While some of the songs from "the minutes" draw from the personal such as relationships in the devastating "A Place to Stay" and "Love Reign Supreme," others draw from Moyet's observations, such as the intense “Changeling” and the exquisite "Filigree." The latter song was inspired by Moyet's visit to a movie house to see Terence Malick film's "The Tree of Life" -- she recalls being struck by the beauty of the movie's final minutes.
“It occurred to me as all these people had left [the theater] with the slow pace of this film, that there was this redemptive moment that they missed out not seeing,” Moyet says. “And from that, the whole thought of how it is that we jump too soon from our projects, our relationships, our lives when something brilliant's gonna happen. And the brilliant things truly happen in tiny capsules. And that's what “the minutes” come from, in the song it says, “All there is – these beautiful minutes/We wait on.”
In
its own way, "the minutes" sort of brings Moyet's career to full
circle from her days in the early '80s as a member of Yazoo, the electropop group she
formed with former Depeche Mode keyboardist Vince Clarke, who is now
in Erasure. "I never thought I was going to join an electronic
band," she recalls. “[Vince] wanted to record a song, he wanted
my voice. He calls me up the next week, the record company loved this
demo and they wanted us to record it. So we went and record it. He
calls me up two weeks later and said the record company loved the
song -- they said we should do an album together."

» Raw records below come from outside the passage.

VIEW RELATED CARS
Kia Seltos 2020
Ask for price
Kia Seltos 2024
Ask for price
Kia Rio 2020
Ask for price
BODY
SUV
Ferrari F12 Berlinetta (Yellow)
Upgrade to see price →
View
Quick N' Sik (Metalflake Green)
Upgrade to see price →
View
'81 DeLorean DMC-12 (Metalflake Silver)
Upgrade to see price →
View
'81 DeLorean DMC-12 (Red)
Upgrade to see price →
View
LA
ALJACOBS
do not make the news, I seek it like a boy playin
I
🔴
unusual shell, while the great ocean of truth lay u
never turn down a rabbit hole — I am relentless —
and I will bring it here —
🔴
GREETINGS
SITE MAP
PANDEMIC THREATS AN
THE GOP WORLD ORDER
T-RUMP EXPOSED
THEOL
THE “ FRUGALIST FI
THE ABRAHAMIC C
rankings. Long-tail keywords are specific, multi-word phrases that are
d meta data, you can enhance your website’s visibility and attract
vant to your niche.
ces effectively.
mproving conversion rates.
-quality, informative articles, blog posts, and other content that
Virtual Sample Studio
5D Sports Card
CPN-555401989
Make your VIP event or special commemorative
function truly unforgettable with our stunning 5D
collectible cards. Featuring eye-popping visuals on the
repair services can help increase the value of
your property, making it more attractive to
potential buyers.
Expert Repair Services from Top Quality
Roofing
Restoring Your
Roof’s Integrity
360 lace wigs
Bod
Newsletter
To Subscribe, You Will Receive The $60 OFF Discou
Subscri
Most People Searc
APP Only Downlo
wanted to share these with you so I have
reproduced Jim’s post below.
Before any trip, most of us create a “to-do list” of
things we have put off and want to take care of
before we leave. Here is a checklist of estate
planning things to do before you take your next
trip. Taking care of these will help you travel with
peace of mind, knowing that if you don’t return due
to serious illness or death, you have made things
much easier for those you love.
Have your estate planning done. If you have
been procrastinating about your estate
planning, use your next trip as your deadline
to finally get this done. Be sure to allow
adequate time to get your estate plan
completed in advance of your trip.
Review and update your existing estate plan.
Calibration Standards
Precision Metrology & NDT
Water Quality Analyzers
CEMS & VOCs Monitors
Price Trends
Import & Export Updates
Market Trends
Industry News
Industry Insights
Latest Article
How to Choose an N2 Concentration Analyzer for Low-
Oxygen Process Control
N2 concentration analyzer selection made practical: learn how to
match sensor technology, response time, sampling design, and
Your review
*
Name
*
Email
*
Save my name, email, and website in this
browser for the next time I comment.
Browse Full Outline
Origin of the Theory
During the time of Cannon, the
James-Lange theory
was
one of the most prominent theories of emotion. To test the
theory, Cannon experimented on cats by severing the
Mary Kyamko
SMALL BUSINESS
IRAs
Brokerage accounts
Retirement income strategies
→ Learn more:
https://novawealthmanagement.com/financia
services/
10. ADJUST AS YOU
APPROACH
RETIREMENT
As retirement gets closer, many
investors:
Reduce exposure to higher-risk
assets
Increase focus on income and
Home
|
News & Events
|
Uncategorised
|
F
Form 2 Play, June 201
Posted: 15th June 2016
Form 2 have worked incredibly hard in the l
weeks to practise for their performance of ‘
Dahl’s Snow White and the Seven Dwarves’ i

The two went onto record memorable synthpop songs such as "Situation," "Don't Go," and "Only You" as well as two albums before splitting up acrimoniously in 1983. After a period of estrangement, the two reunited for a tour in 2008. "So we were able to do this and put it to bed and hug each other and say to one another thank you for that thing that happened 30 years ago, what an adventure that was...I'm so glad that we had closure on that."
Particularly in her native Britain, Moyet has made several successful solo records during the '80s and '90s such as "Alf," "Raindancing" and "Essex." But she calls "the minutes" her favorite album "because it's one I can listen to without adjusting my ears. The experience I had at the end of listening to it was that there is nothing I would change. My best work I don't equate with my most successful work. A lot of the problems I have with the mid '80s records that I made is that they date so much...that I find quite difficult to listen to now, a difficulty that I don't find with the Yaz records because there is something about standalone electronica that transcends time."

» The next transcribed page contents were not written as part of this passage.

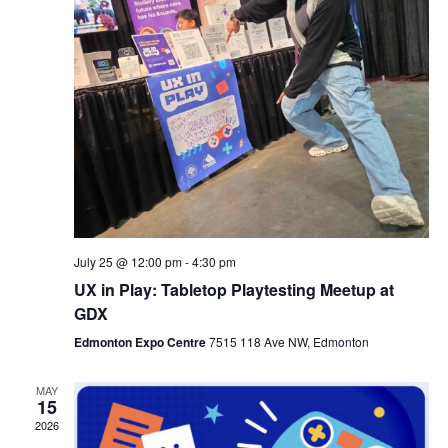
July 25 @ 12:00 pm
-
4:30 pm
UX in Play: Tabletop Playtesting Meetup at
GDX
Edmonton Expo Centre
7515 118 Ave NW, Edmonton
MAY
15
2026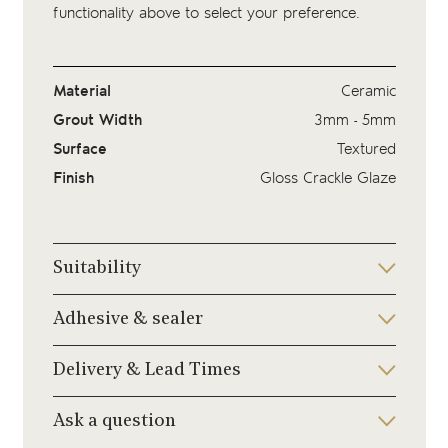
functionality above to select your preference.
Material
Ceramic
Grout Width
3mm - 5mm
Surface
Textured
Finish
Gloss Crackle Glaze
Suitability
Adhesive & sealer
Delivery & Lead Times
Ask a question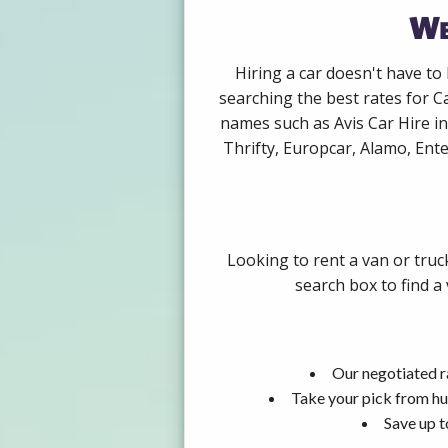
We
Hiring a car doesn't have to
searching the best rates for C
names such as Avis Car Hire i
Thrifty, Europcar, Alamo, Ente
Looking to rent a van or truc
search box to find a
Our negotiated ra
Take your pick from hu
Save up t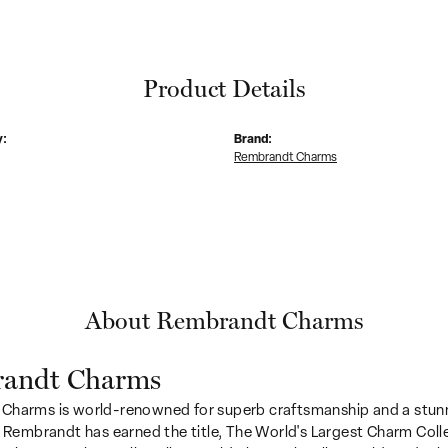
Product Details
y:
Brand:
Rembrandt Charms
About Rembrandt Charms
andt Charms
Charms is world-renowned for superb craftsmanship and a stunn
y Rembrandt has earned the title, The World's Largest Charm Colle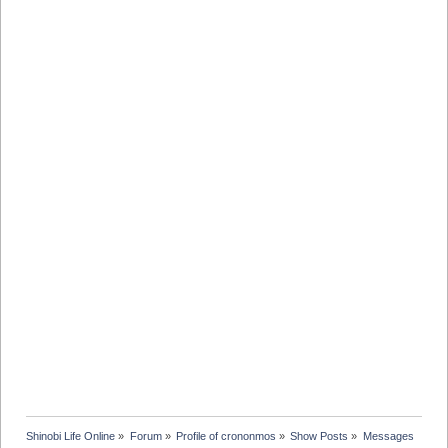
Shinobi Life Online
»
Forum
»
Profile of crononmos
»
Show Posts
»
Messages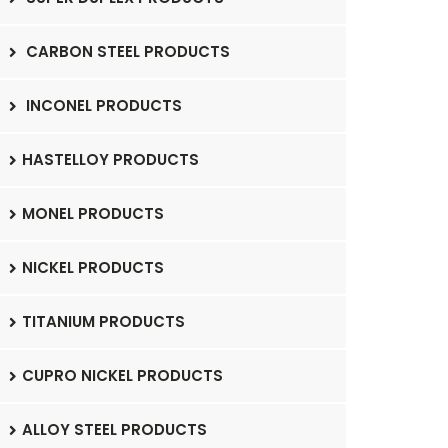
CARBON STEEL PRODUCTS
INCONEL PRODUCTS
HASTELLOY PRODUCTS
MONEL PRODUCTS
NICKEL PRODUCTS
TITANIUM PRODUCTS
CUPRO NICKEL PRODUCTS
ALLOY STEEL PRODUCTS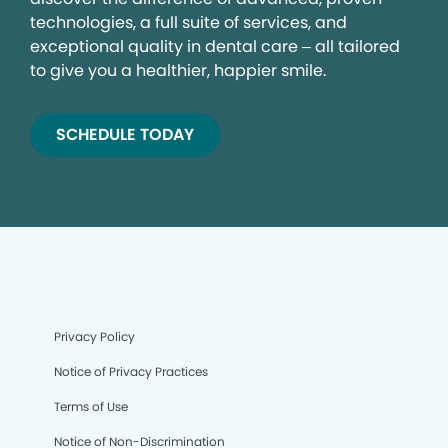
technologies, a full suite of services, and
exceptional quality in dental care – all tailored
to give you a healthier, happier smile.
SCHEDULE TODAY
Privacy Policy
Notice of Privacy Practices
Terms of Use
Notice of Non-Discrimination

Meanwhile, Moyet will continue to tour in support of the album; in December, she will be performing in South Africa for the first time; and then in the next year Moyet will do some dates in the U.K, including one at London's famed Royal Albert Hall. So far, the record has garnered very favorable reviews, something that she admits doesn't surprise her. "It would be disingenuous for me to say because I like it," she explains, “so why would I be surprised if someone else likes it? However I am surprised people get to hear it because I know what a massive playing field it is. I know that people are less likely to look out new material from an artist who's been around for 30 years. I was making this record for myself because I knew if I never recorded again, I wanted to do the work that I wanted to do. And so the fact that it got that reception, that's as good as it can be for me."